Panayiota Andreou

Personal information
- Nationality: Cypriot
- Born: 10 November 1995 (age 30) Paralimni, Cyprus
- Height: 1.68 m (5 ft 6 in)
- Weight: 55 kg (121 lb)

Sport
- Country: Cyprus
- Sport: Shooting
- Event: Skeet
- Club: Famagusta Club

Achievements and titles
- World finals: 2011 ISSF Shotgun World Cup — Silver

Medal record
Women's shooting
Representing Cyprus
World Championships
| Bronze medal – third place | 2018 Changwon | Skeet team |
European Championships
| Bronze medal – third place | 2024 Lonato | Skeet team |
Commonwealth Games
| Bronze medal – third place | 2018 Gold Coast | Skeet |

= Panayiota Andreou =

Cypriot sport shooter (born 1995)

Panayiota Andreou (Παναγιώτα Ανδρέου, also transliterated Panagiota, born 10 November 1995) is a Cypriot skeet shooter who represented her country at the 2012 Summer Olympics in London, United Kingdom. She is ranked 22nd in the world and shoots for a club in Famagusta.

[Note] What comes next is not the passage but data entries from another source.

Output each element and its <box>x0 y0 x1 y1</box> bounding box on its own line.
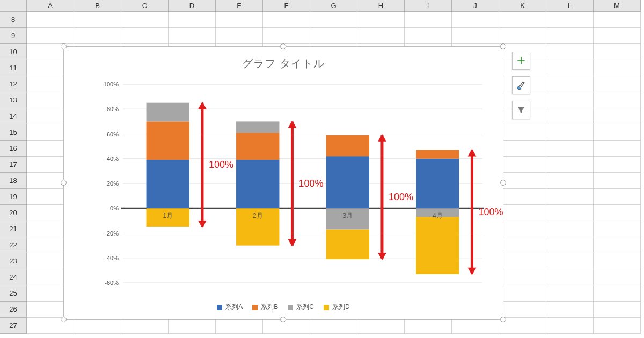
row-header[interactable]: 18 <box>0 173 27 189</box>
row-header[interactable]: 13 <box>0 92 27 108</box>
cell[interactable] <box>499 302 546 318</box>
cell[interactable] <box>74 12 121 28</box>
cell[interactable] <box>216 28 263 44</box>
cell[interactable] <box>263 28 310 44</box>
cell[interactable] <box>310 28 357 44</box>
bar-segment[interactable] <box>147 160 189 208</box>
cell[interactable] <box>357 12 405 28</box>
row-header[interactable]: 10 <box>0 44 27 60</box>
legend-entry[interactable]: 系列D <box>324 303 350 312</box>
row-header[interactable]: 25 <box>0 285 27 302</box>
cell[interactable] <box>121 318 169 334</box>
resize-handle[interactable] <box>61 180 67 186</box>
bar-segment[interactable] <box>147 121 189 160</box>
cell[interactable] <box>546 173 594 189</box>
column-header[interactable]: J <box>452 0 499 12</box>
column-header[interactable]: H <box>357 0 405 12</box>
bar-segment[interactable] <box>326 230 369 260</box>
cell[interactable] <box>594 302 641 318</box>
cell[interactable] <box>594 157 641 173</box>
cell[interactable] <box>405 12 452 28</box>
cell[interactable] <box>594 173 641 189</box>
cell[interactable] <box>594 76 641 92</box>
row-header[interactable]: 16 <box>0 141 27 157</box>
cell[interactable] <box>546 253 594 269</box>
row-header[interactable]: 12 <box>0 76 27 92</box>
column-header[interactable]: K <box>499 0 546 12</box>
cell[interactable] <box>546 124 594 141</box>
cell[interactable] <box>405 318 452 334</box>
column-header[interactable]: G <box>310 0 357 12</box>
row-header[interactable]: 9 <box>0 28 27 44</box>
cell[interactable] <box>546 12 594 28</box>
cell[interactable] <box>546 285 594 302</box>
cell[interactable] <box>594 269 641 285</box>
row-header[interactable]: 14 <box>0 108 27 124</box>
cell[interactable] <box>263 318 310 334</box>
cell[interactable] <box>74 28 121 44</box>
chart-filter-button[interactable] <box>512 101 530 119</box>
cell[interactable] <box>546 302 594 318</box>
legend-entry[interactable]: 系列C <box>288 303 314 312</box>
cell[interactable] <box>357 318 405 334</box>
legend-entry[interactable]: 系列A <box>217 303 243 312</box>
bar-segment[interactable] <box>147 103 189 122</box>
row-header[interactable]: 8 <box>0 12 27 28</box>
row-header[interactable]: 19 <box>0 189 27 205</box>
resize-handle[interactable] <box>500 43 506 49</box>
cell[interactable] <box>499 124 546 141</box>
cell[interactable] <box>452 12 499 28</box>
row-header[interactable]: 21 <box>0 221 27 237</box>
row-header[interactable]: 24 <box>0 269 27 285</box>
cell[interactable] <box>499 285 546 302</box>
cell[interactable] <box>546 92 594 108</box>
cell[interactable] <box>594 28 641 44</box>
cell[interactable] <box>594 189 641 205</box>
cell[interactable] <box>499 12 546 28</box>
cell[interactable] <box>594 124 641 141</box>
legend-entry[interactable]: 系列B <box>252 303 278 312</box>
cell[interactable] <box>499 28 546 44</box>
row-header[interactable]: 11 <box>0 60 27 76</box>
cell[interactable] <box>546 189 594 205</box>
cell[interactable] <box>546 157 594 173</box>
resize-handle[interactable] <box>61 317 67 322</box>
bar-segment[interactable] <box>326 156 369 208</box>
cell[interactable] <box>594 285 641 302</box>
column-header[interactable]: L <box>546 0 594 12</box>
chart-title[interactable]: グラフ タイトル <box>64 56 503 71</box>
chart-legend[interactable]: 系列A系列B系列C系列D <box>64 303 503 312</box>
column-header[interactable]: C <box>121 0 169 12</box>
cell[interactable] <box>546 44 594 60</box>
cell[interactable] <box>499 141 546 157</box>
cell[interactable] <box>499 318 546 334</box>
column-header[interactable]: M <box>594 0 641 12</box>
row-header[interactable]: 27 <box>0 318 27 334</box>
cell[interactable] <box>452 28 499 44</box>
bar-segment[interactable] <box>236 160 279 208</box>
select-all-corner[interactable] <box>0 0 27 12</box>
column-header[interactable]: E <box>216 0 263 12</box>
resize-handle[interactable] <box>500 317 506 322</box>
cell[interactable] <box>546 28 594 44</box>
row-header[interactable]: 22 <box>0 237 27 253</box>
cell[interactable] <box>216 318 263 334</box>
cell[interactable] <box>499 157 546 173</box>
column-header[interactable]: I <box>405 0 452 12</box>
row-header[interactable]: 26 <box>0 302 27 318</box>
column-header[interactable]: B <box>74 0 121 12</box>
chart-elements-button[interactable] <box>512 52 530 70</box>
cell[interactable] <box>546 269 594 285</box>
cell[interactable] <box>263 12 310 28</box>
bar-segment[interactable] <box>236 133 279 160</box>
cell[interactable] <box>546 60 594 76</box>
embedded-chart[interactable]: グラフ タイトル -60%-40%-20%0%20%40%60%80%100%1… <box>63 46 503 320</box>
cell[interactable] <box>546 205 594 221</box>
cell[interactable] <box>594 253 641 269</box>
bar-segment[interactable] <box>236 121 279 133</box>
cell[interactable] <box>499 205 546 221</box>
column-header[interactable]: D <box>169 0 216 12</box>
cell[interactable] <box>310 12 357 28</box>
cell[interactable] <box>546 108 594 124</box>
cell[interactable] <box>499 173 546 189</box>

After qualifying for the games due to a second-place position at the ISSF 2011 Shotgun World Cup in Maribor, she finished 16th in the women's skeet qualifying round with a score of 57 points, failing to qualify for the semi-final.

She participated at the 2018 ISSF World Shooting Championships, winning a medal.

She is the daughter of Antonis Andreou.